It can often seem as though the hardest part of getting fit and strong is just getting started. This is why it can be quite frustrating to think of our lazy habits in the past when we begin to workout, as when we build that momentum we realize that starting was hardly as difficult as we had thought, and the cost of our physical and mental investment is paid back so intensely that deciding to get fit and healthy should have been an obvious choice from the start.
You’d be surprised just how many people may want to get fit, but are still unsure of where to begin or if the effort is truly worth it. Often, the most difficult boundary that stops us from getting started are the inner falsehoods we have accepted. For instance, we might think that it’s fine for us not to work out or get healthy, as we are more focused on developing ourselves mentally and academically instead. But even the smartest person can benefit tremendously from maintaining their mental acuity with training.

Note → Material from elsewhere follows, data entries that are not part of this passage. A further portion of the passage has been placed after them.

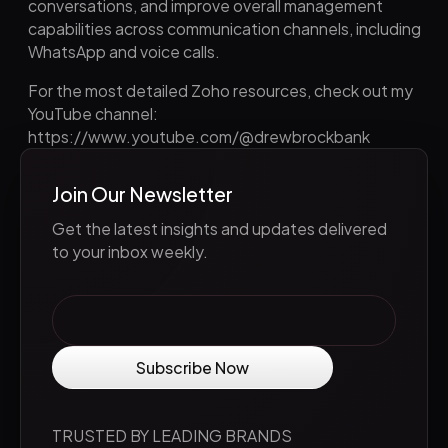
conversations, and improve overall management
capabilities across communication channels, including
WhatsApp and voice calls.
For the most detailed Zoho resources, check out my
YouTube channel:
https://www.youtube.com/@drewbrockbank
Join Our Newsletter
Get the latest insights and updates delivered
to your inbox weekly.
TRUSTED BY LEADING BRANDS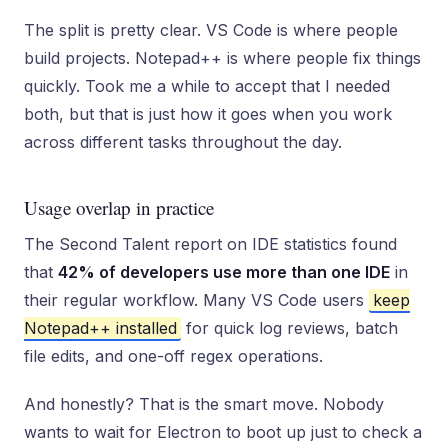
The split is pretty clear. VS Code is where people
build projects. Notepad++ is where people fix things
quickly. Took me a while to accept that I needed
both, but that is just how it goes when you work
across different tasks throughout the day.
Usage overlap in practice
The Second Talent report on IDE statistics found
that
42% of developers use more than one IDE
in
their regular workflow. Many VS Code users
keep
Notepad++ installed
for quick log reviews, batch
file edits, and one-off regex operations.
And honestly? That is the smart move. Nobody
wants to wait for Electron to boot up just to check a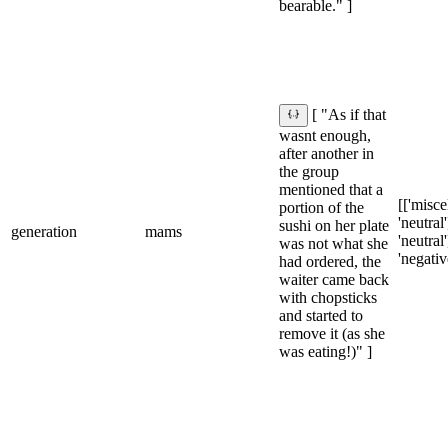
bearable." ]
[ "As if that
wasnt enough,
after another in
the group
mentioned that a
[['misce
portion of the
'neutral'
sushi on her plate
generation
mams
'neutral']
was not what she
'negativ
had ordered, the
waiter came back
with chopsticks
and started to
remove it (as she
was eating!)" ]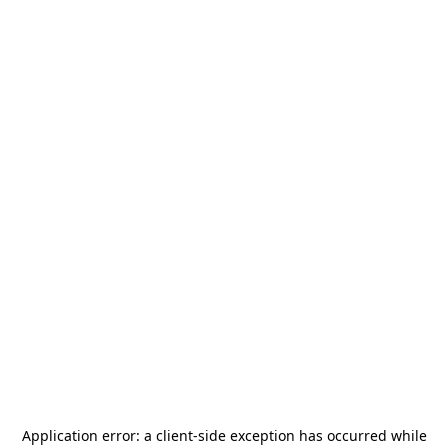
Application error: a
client
-side exception has occurred while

Let’s consider what other false stories we tell ourselves that prevent us from getting fit in the beginning, and how to overcome them:
All-or-nothing thinking is dangerous because it means that if you don’t 100% conform to the absolute perfection in your workout and dieting habits, you feel that it’s justifiable to return to your old bad habits (drinking often, eating fast food regularly) until you hit another ‘milestone’ and return to try again. Perhaps you’ve thought ‘I’ll start again on the 1st of the month!’ which gives you another 15 days of bad habits you have to work off again in the future. Don’t think in all-or-nothing terms, instead focus on better habits, measure your progress, and do what you can, even if this simply means installing new gym flooring in your home gym. Don’t sweat the small stuff.
Fitness Is All Pain & Difficulty
For some of the marketing material you see out there, it’s not hard to think that the only people who stay consistent in fitness are those with a warrior’s spirit, or those who have the purpose of a champion. You don’t have to fight for every single scrap of benefit you get when living a fit and healthy lifestyle. In fact, discipline is actively helpful. It’s your friend.
Sure, it has requirements and asks you to try your best, but the actual return on investment you get is tremendously in your favor, to the point where before long a five mile run actually seems like a totally nourishing and enjoyable thing to do, because you’ve earned and trained for that to be the case. This is why people talk about the benefits of fitness – it’s not a grim duty, but something that can truly aid your life in so many ways it’s almost too good to be true.
Getting Fit Is A Linear Process
No, it’s not. You have good weeks and bad weeks. After eight weeks or so of working out, it’s good to take a week off. You might find that adjusting your schedule from time to time is healthy to give yourself a new challenge. You might not feel particularly strong one day, but after a good rest, you might come back more robust than ever. Feeling that health and fitness pursuits offer totally linear progress will only demotivate you on those days you might feel deflated.
With this advice, we hope you can continue to become your fittest self by first busting those false negative impressions that are easy to curate.